Configuration

Reference and diagnostic hub for environment variables and on-disk paths: database URLs, ENGINE_URL, LLM credentials, *_ROOT artifact directories, worker tuning, recovery timeouts, and OpenTelemetry. Use it after the demo arc when wiring production-like settings, and when a demo fails because .env, *_ROOT, or host vs container paths do not line up — symptom tables on each demo page and Troubleshooting are the first stop; this page is the full env catalog and path map.

Copy .env.example to .env at the repo root and set the variables in the tables below. Process environment variables override .env values.

Runtime context

Warden splits work across processes that may not share the same filesystem view. Under make up, engine and worker run in containers while you typically run the CLI on the host.

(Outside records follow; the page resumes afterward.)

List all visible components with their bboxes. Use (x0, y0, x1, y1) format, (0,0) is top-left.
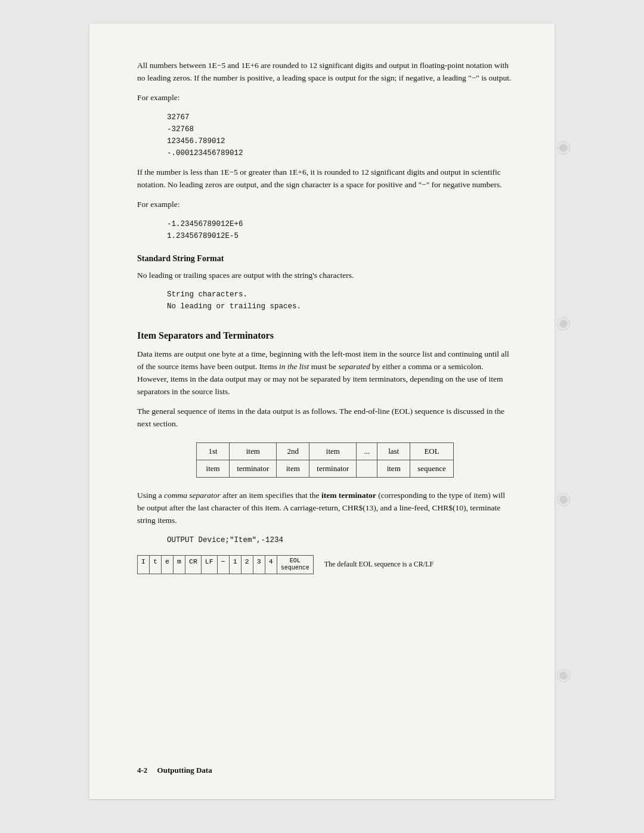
para2: If the number is less than 1E−5 or great… (137, 166, 513, 191)
byte-description: The default EOL sequence is a CR/LF (324, 560, 434, 569)
code-example-2: -1.23456789012E+6 1.23456789012E-5 (167, 218, 513, 242)
byte-t: t (150, 556, 162, 574)
para4-middle1: must be (309, 362, 338, 371)
para4: Data items are output one byte at a time… (137, 348, 513, 398)
cell-item-2: item (277, 460, 309, 477)
cell-last: last (377, 442, 410, 460)
document-page: All numbers between 1E−5 and 1E+6 are ro… (89, 24, 555, 799)
cell-empty (357, 460, 377, 477)
byte-eol: EOL sequence (277, 556, 313, 574)
byte-2: 2 (242, 556, 253, 574)
para6-middle1: after an item specifies that the (221, 491, 321, 500)
footer-title: Outputting Data (157, 766, 212, 775)
cell-item-term-label-2: item (309, 442, 357, 460)
code-line-4: -.000123456789012 (167, 147, 513, 159)
para1: All numbers between 1E−5 and 1E+6 are ro… (137, 60, 513, 85)
byte-3: 3 (253, 556, 265, 574)
cell-item-term-label: item (230, 442, 277, 460)
para5: The general sequence of items in the dat… (137, 405, 513, 431)
hole-3 (557, 493, 570, 506)
byte-CR: CR (185, 556, 202, 574)
footer-section-num: 4-2 (137, 766, 147, 775)
output-code: OUTPUT Device;"Item",-1234 (167, 536, 283, 544)
code-line-2: -32768 (167, 123, 513, 135)
for-example-label-2: For example: (137, 199, 513, 211)
byte-sequence-wrapper: I t e m CR LF − 1 2 3 4 EOL sequence The… (137, 555, 513, 574)
cell-dots: ... (357, 442, 377, 460)
table-row-1: 1st item 2nd item ... last EOL (197, 442, 454, 460)
code-line-6: 1.23456789012E-5 (167, 230, 513, 242)
code-line-1: 32767 (167, 112, 513, 123)
byte-e: e (162, 556, 174, 574)
para6-italic: comma separator (164, 491, 221, 500)
string-example: String characters. No leading or trailin… (167, 289, 513, 312)
code-line-3: 123456.789012 (167, 135, 513, 147)
cell-sequence: sequence (410, 460, 454, 477)
byte-LF: LF (202, 556, 218, 574)
para4-italic2: separated (338, 362, 370, 371)
para4-italic1: in the list (279, 362, 309, 371)
hole-punches (555, 24, 572, 799)
code-example-3: OUTPUT Device;"Item",-1234 (167, 534, 513, 546)
cell-1st: 1st (197, 442, 230, 460)
para3: No leading or trailing spaces are output… (137, 270, 513, 282)
byte-m: m (174, 556, 185, 574)
table-row-2: item terminator item terminator item seq… (197, 460, 454, 477)
para6: Using a comma separator after an item sp… (137, 490, 513, 527)
cell-item: item (197, 460, 230, 477)
code-line-5: -1.23456789012E+6 (167, 218, 513, 230)
para6-bold: item terminator (321, 491, 376, 500)
byte-minus: − (218, 556, 230, 574)
string-line-1: String characters. (167, 289, 513, 301)
byte-I: I (138, 556, 150, 574)
sequence-table-wrapper: 1st item 2nd item ... last EOL item term… (137, 442, 513, 478)
hole-1 (557, 141, 570, 154)
string-line-2: No leading or trailing spaces. (167, 301, 513, 312)
byte-cells: I t e m CR LF − 1 2 3 4 EOL sequence (137, 555, 314, 574)
page-container: All numbers between 1E−5 and 1E+6 are ro… (0, 0, 644, 833)
cell-terminator: terminator (230, 460, 277, 477)
cell-item-3: item (377, 460, 410, 477)
sequence-table: 1st item 2nd item ... last EOL item term… (196, 442, 454, 478)
cell-terminator-2: terminator (309, 460, 357, 477)
cell-2nd: 2nd (277, 442, 309, 460)
cell-eol: EOL (410, 442, 454, 460)
page-footer: 4-2 Outputting Data (137, 766, 513, 775)
standard-string-heading: Standard String Format (137, 254, 513, 264)
code-example-1: 32767 -32768 123456.789012 -.00012345678… (167, 112, 513, 159)
eol-line1: EOL (290, 558, 301, 565)
for-example-label-1: For example: (137, 92, 513, 104)
hole-4 (557, 669, 570, 682)
footer-section: 4-2 Outputting Data (137, 766, 212, 775)
byte-1: 1 (230, 556, 242, 574)
item-sep-heading: Item Separators and Terminators (137, 330, 513, 341)
eol-line2: sequence (281, 565, 309, 572)
para6-before: Using a (137, 491, 164, 500)
hole-2 (557, 317, 570, 330)
byte-4: 4 (265, 556, 277, 574)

Rule of thumb: The CLI needs access to manifest YAML (paths you pass to warden deploy -f …). The engine and worker need access to prompts, policies, schemas, and compensations via *_ROOT inside their process environment—not your host ./config/... paths unless Compose mounts those files at the container roots below.

Dev stack (`make up`)

Engine and worker run in containers; you run warden on the host.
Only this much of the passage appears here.